ANTIDIABETIC EFFECT OF M. STENOPETALA: Evidences from Animal Experiments

Hailemesekl Mekonnen(PhD fellow, CDT-Africa/AAU), professor Eyasu Makonnen(PhD, AAU/CHS)

Moringa stenopetala belongs to family Moringaceae is commonly grown in Southern parts of Ethiopia. The leaves of Moringa stenopetala are cooked and row eaten as vegetables and the leaves and roots are used to treat different disease including diabetes.

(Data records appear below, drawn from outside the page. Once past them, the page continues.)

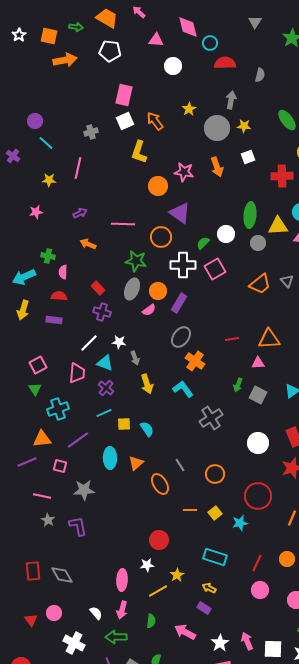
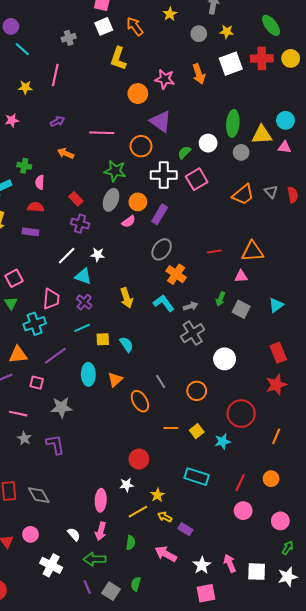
gray circle: (217, 128) -> (199, 34), size x0.6
white square: (248, 157) -> (231, 64), size x1.6
red cross: (282, 176) -> (262, 58), moved
gray arrow: (135, 358) -> (191, 306), moved, turned -88
pink trapezoid: (77, 373) -> (51, 299), moved
white circle: (258, 443) -> (225, 359), moved
yellow arrow: (209, 588) -> (165, 517), moved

This paper reviews several in-vitro studies are conducted on Moringa stenopetala in Ethiopia. To this effect different publications retrieved with the search term “Moringa and its organ effects`` from the MEDLINE, EMBASE, the Cochrane Controlled Trials Registry. Ghebreselassie et al. (2011) have studied the effect of the water extract of dried leaves of M. stenopetala on some blood parameters in mice. Six weeks daily treatment with the extract at a dose of 900 mg/kg via an oral route has shown a statistically significant decrease in serum glucose and cholesterol level. These results coupled with the observed body weight gain of the experimental animals were in line with the traditional uses of the plant as nutritionally valuable food source and antidiabetic agent. The crude ethanol extract and its polar fraction (e.g. n-butanol) have also shown to display antidiabetic activity in chronic and/or long-term treatment regime (Toma et al., 2012). The doses used in these studies appear to be somewhat high (300_900 mg/kg) but we should make a note of the lack of acute toxicity at high doses (Toma et al., 2012) and the plant already being used as food. Hence, the reported activity of the plant in vivo is a significant finding in establishing the antidiabetic potential of the leaves. In a subsequent study by the same authors (Toma et al., 2015), the antidiabetic activities of the aqueous ethanol and n-butanol fraction of M. stenopetala leaves were further validated through the streptozotocin-induced diabetic rat model.

The antihyperglycemic effects of M. stenopetala leaves have also been established by other authors. Administration of the aqueous and 70% ethanolic extract daily for 15 days in rats resulted in the reduction of the fructose (66%, w/v, ad libitum)-induced hyperglycemia (Geleta et al., 2016a). Similarly, Sileshi et al. (2014) have demonstrated the antihyperglycemic effect of the 70% ethanolic extract and its polar fraction (butanol) in alloxan-induced diabetes model in mice. The extracts administered at 500 mg/kg oral dosage appeared to reduce the glucose level in diabetic mice within 2 h. In another study employing the alloxan-induced diabetic mice model by Nardos et al. (2011), a single or repeated doses (300 mg/kg, i.p.) of the ethanol extract of the leaves as well as its fractions (chloroform, butanol, and aqueous residue) have been shown to display hypoglycemic (normal animals) and antihyperglycemic (diabetes mice) effects. These data were in agreement with a previous study by Makonnen et al. (1999) that demonstrated the glucose lowering effect of the leaves extract in nondiabetic rabbits.

The potential therapeutic value of M. stenopetala for diabetes was further substantiated by the finding of rutin and neochlorogenic acid as a major and minor component, respectively, of the leaves (Habtemariam, 2015; Habtemariam and Varghese, 2015). It is also worth noting that the level of rutin in M. stenopetala leaves was found to be comparable with commercial source plants that are utilized for large-scale extraction of this pharmacologically active natural product (Habtemariam and Varghese, 2015). The pharmacological properties of rutin are thus particularly important in explaining the antidiabetic potential of the leaves. A comprehensive review article by Habtemariam and Lentini (2015) has shown the various possible mode of action of rutin as an antidiabetic agent.